_Extracted page text data_.
※

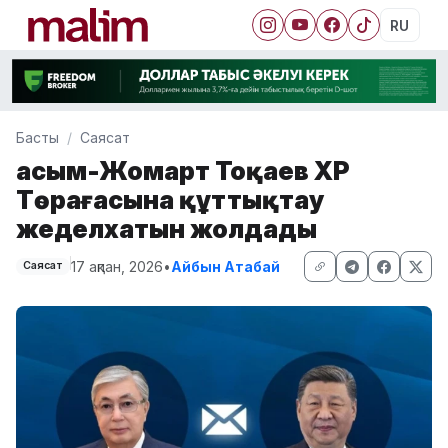
RU
Басты
Саясат
Қасым-Жомарт Тоқаев ҚХР
Төрағасына құттықтау
жеделхатын жолдады
17 ақпан, 2026
•
Айбын Атабай
Саясат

※

_TASK TO CARRY OUT_.
From the first line to the last, set down the records word for word and drop the images.

_TASK ANSWER_.
RU
Басты
Саясат
Қасым-Жомарт Тоқаев ҚХР
Төрағасына құттықтау
жеделхатын жолдады
17 ақпан, 2026
•
Айбын Атабай
Саясат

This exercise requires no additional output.